TO DO:
For the string "week", find every matching line in the records and copy it.
##### INFORMATION SHOWN
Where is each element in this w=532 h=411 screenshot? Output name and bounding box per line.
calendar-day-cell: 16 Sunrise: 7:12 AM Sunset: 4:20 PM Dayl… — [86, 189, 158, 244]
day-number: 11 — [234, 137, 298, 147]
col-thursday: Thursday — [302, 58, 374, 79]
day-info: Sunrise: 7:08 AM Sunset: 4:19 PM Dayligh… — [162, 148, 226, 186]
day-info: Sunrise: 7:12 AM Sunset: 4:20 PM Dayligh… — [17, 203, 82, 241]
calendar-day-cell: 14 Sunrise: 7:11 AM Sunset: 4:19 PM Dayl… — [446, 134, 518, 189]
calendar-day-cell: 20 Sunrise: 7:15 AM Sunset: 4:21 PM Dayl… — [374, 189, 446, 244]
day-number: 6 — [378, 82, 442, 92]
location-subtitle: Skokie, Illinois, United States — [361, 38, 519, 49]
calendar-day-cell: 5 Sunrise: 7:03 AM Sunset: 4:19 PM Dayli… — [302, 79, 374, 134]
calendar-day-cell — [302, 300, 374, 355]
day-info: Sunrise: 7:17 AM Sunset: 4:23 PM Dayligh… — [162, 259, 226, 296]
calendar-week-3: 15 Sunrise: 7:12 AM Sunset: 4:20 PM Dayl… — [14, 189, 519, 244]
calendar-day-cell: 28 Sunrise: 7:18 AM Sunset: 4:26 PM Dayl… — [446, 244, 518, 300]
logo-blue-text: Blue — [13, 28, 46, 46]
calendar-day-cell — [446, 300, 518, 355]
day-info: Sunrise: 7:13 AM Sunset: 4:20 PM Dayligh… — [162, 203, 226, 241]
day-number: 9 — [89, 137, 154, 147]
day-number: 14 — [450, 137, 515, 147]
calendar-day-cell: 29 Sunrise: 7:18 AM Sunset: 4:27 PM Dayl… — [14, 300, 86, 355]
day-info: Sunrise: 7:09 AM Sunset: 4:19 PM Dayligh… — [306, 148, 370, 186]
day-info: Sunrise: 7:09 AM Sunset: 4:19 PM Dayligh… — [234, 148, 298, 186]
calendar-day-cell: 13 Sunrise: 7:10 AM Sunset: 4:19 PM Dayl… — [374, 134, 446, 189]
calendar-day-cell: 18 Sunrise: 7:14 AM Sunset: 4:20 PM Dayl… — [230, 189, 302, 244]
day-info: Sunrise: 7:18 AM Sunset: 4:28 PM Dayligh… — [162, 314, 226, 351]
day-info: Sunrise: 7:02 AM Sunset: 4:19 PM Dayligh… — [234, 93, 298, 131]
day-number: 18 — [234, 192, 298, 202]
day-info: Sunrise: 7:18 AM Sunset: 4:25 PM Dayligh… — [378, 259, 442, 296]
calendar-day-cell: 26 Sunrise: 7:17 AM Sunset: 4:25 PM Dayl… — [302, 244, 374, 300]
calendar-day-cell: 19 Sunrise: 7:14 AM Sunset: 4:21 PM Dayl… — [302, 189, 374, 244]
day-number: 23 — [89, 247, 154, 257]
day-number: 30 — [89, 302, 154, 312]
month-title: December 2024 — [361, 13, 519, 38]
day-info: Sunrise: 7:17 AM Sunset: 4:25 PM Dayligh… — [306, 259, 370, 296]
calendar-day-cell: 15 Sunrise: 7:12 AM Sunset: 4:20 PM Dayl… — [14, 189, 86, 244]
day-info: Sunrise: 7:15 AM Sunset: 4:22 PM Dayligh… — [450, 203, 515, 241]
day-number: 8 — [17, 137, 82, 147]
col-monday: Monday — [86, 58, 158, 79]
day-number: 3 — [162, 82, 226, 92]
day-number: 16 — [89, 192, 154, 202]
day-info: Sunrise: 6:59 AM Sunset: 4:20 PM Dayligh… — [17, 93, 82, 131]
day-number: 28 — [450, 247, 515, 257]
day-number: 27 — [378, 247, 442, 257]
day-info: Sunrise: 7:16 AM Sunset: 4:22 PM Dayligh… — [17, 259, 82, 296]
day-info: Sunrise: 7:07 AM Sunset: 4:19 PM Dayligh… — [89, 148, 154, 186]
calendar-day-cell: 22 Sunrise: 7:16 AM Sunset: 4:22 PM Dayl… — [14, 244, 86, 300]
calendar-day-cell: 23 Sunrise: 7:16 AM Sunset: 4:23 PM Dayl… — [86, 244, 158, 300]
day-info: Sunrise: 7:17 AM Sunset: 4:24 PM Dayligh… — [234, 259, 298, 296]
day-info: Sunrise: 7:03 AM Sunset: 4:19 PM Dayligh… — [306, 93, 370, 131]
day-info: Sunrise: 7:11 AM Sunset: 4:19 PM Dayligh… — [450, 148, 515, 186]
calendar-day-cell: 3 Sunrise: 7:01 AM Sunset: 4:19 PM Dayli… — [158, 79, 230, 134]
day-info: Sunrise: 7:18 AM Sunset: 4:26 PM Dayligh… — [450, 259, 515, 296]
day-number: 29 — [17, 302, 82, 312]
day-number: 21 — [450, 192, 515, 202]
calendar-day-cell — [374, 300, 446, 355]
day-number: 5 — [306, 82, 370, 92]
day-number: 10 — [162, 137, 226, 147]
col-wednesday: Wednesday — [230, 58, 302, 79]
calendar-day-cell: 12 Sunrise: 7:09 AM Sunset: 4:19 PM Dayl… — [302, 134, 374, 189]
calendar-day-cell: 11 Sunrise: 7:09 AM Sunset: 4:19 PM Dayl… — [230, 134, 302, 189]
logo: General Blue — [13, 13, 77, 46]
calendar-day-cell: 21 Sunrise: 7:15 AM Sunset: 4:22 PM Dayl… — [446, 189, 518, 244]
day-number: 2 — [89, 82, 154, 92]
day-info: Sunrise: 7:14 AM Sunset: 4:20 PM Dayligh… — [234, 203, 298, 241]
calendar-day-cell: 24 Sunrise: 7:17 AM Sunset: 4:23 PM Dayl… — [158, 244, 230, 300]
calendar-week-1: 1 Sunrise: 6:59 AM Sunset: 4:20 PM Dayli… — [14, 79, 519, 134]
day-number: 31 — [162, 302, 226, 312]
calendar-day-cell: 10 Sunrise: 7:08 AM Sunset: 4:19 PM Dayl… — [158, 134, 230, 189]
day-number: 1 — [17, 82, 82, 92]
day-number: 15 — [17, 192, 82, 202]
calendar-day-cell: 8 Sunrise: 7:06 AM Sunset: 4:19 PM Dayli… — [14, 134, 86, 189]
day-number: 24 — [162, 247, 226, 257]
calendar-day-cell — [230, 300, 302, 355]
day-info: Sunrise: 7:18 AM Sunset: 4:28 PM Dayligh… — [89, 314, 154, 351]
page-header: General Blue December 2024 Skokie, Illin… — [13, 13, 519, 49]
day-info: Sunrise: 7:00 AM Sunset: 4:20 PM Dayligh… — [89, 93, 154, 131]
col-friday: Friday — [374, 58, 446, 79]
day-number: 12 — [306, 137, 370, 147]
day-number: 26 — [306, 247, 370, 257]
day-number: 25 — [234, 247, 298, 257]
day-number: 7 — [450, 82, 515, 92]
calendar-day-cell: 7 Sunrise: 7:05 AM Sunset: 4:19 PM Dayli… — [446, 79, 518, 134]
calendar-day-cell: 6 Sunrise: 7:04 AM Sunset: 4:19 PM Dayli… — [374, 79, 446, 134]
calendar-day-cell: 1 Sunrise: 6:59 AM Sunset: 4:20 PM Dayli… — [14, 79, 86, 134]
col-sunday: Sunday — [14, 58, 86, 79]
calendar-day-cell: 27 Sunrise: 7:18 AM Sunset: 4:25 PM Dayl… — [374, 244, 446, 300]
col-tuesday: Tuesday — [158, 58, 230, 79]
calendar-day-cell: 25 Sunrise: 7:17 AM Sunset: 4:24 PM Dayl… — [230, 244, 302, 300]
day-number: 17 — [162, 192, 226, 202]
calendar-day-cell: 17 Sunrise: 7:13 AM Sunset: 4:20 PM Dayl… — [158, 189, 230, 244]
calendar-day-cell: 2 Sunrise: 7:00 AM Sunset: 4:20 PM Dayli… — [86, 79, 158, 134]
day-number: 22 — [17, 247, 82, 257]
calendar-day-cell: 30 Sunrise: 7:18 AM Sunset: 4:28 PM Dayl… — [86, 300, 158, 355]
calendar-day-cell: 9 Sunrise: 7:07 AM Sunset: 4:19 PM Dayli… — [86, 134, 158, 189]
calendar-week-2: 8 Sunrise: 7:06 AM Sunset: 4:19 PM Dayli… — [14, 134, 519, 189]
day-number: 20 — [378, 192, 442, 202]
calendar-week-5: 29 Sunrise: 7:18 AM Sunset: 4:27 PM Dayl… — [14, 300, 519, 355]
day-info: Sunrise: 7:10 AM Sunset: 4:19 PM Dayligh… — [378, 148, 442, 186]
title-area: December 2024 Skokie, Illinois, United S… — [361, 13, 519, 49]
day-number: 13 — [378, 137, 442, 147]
##########
EXERCISE RESULT:
calendar-week-3: 15 Sunrise: 7:12 AM Sunset: 4:20 PM Dayl… — [14, 189, 519, 244]
calendar-week-1: 1 Sunrise: 6:59 AM Sunset: 4:20 PM Dayli… — [14, 79, 519, 134]
calendar-week-2: 8 Sunrise: 7:06 AM Sunset: 4:19 PM Dayli… — [14, 134, 519, 189]
calendar-week-5: 29 Sunrise: 7:18 AM Sunset: 4:27 PM Dayl… — [14, 300, 519, 355]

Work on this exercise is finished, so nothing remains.